Denise Silon Louie, Director, Enterprise Risk And Information Governance, The J.M. Smucker Company
Aperennial challenge faced by security professionals involves mastering how to communicate the scope, complexity, and risks of a security program to senior executives in a way that informs without overwhelming them with technical jargon, to ensure appropriate resources are allocated. We’ve all heard the advice of communication professionals to “know your audience.” The same is true when communicating security risk.
Since formalizing our Enterprise Risk Management program, we have evolved our methods for reporting technology and security risk to both our c-suite leaders and board of directors, some of whom have prior professional experience with information technology. Our goal was to meet the needs of our audience with consistent, concise reporting tools, while adjusting the reports as our audience learned more about technology risk through educational sessions and as our security needs evolved.

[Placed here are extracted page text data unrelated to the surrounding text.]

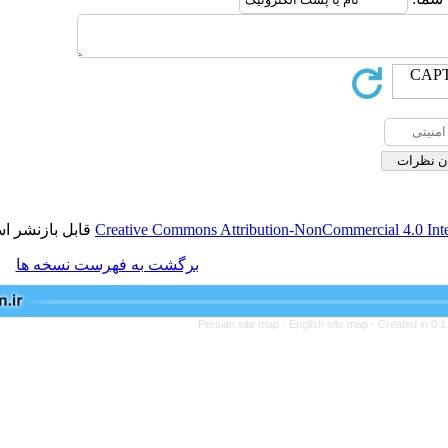
قابل بازنشر است.
Creative Commons Attribution-NonCom
برگشت به فهرست نسخه ها
Persian site map -
English s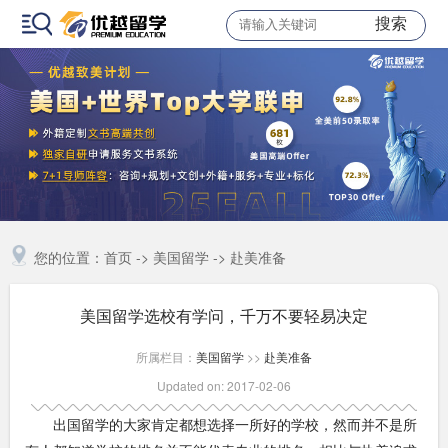
搜索
您的位置：
首页
->
美国留学
->
赴美准备
美国留学选校有学问，千万不要轻易决定
所属栏目：
美国留学
>>
赴美准备
Updated on: 2017-02-06
出国留学的大家肯定都想选择一所好的学校，然而并不是所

Like many organizations, we focus on cybersecurity risk and deliberately use that terminology to describe the program. One could easily argue that the scope of a security program and that of a cybersecurity program are one and the same, but we realized that most of our audience would be confronted with headlines, conferences, and seminars that favor the “cyber” terminology, so we agreed to align our reporting with what our audience was already hearing.
We’ve created three relatively simple yet highly effective reporting tools that ground our audience on cybersecurity risk and the status of our management efforts. Those three tools are an ERM Scorecard, Cybersecurity Landscape, and Cybersecurity Scorecard. Two of these tools are highly visual –and almost infographic – in nature. We produce these reports on a quarterly or as needed basis, and in some cases we use them to onboard third-party consultants.
The first report is our ERM Scorecard, a standard two-page template we use to consistently document all enterprise risks.
We’ve all heard the advice of communication professionals to “know your audience.” The same is true when communicating security risk
It is updated quarterly and contains the following elements among others:
• Risk name, likelihood, impact, and trend, and appetite
• Relevant laws and regulations, if applicable
• Current and target program maturity
• Key people, processes, and technologies
• Program gaps, mitigation plans, and status
• Incidents, if any, including lessons learned from highly publicized incidents involving other companies
The first four bullets contain information that remains relatively static from one reporting period to the next, while the last two bullets more readily communicate updates that occurred since the last reporting period.
We recognize it is easy to overload the ERM Scorecard with content; however, its primary purpose is to serve as an executive summary, grounding our audience on how we define and benchmark a given risk.
As our reporting of cybersecurity and other risks matured, we developed and circulated additional key operating metrics that ultimately help us drive accountability and program maturity. The second of our reports is our Cybersecurity Landscape. This simple, highly visual one-page snapshot communicates to our audience the scope of our technical environment with the following facts and accompanying graphical icons plus others:
• Reporting date
• Number of locations and employees
• Number of servers
• Number of devices connecting to our environment
• Number of websites we operate
We expect to enhance this same document with details regarding the types and volume of sensitive data we handle along with the number of applications and repositories where this data resides relative to our entire application inventory.
Finally, as is our goal with any enterprise risk, we developed a scorecard using data that not only demonstrates our actual and target metrics, but whether we are hitting them consistently. Our Cybersecurity Scorecard is likewise a highly visual one-page document that details the following among other elements:
• Significant Cyber Incidents, if any
• Initial, current progress, and fourth quarter target maturity by each component of the cybersecurity framework we have adopted
• Security Risk Assessment, which further breaks down the status of each component of the cybersecurity framework with red-yellow-green indicators and the following:
o Risk drivers
o Three key metrics with current and target status and redyellow-green indicators
o Key planned actions
Given the sensitivity of content shared in these documents, we take appropriate steps to secure the distribution, transmission, and storage of this content.
Since our reports cover the fundamentals, our cybersecurity team can focus meeting time and conversations with decision makers on critical matters, which has, in turn, improved our risk management speed and agility, ever important in today’s technical and business climate.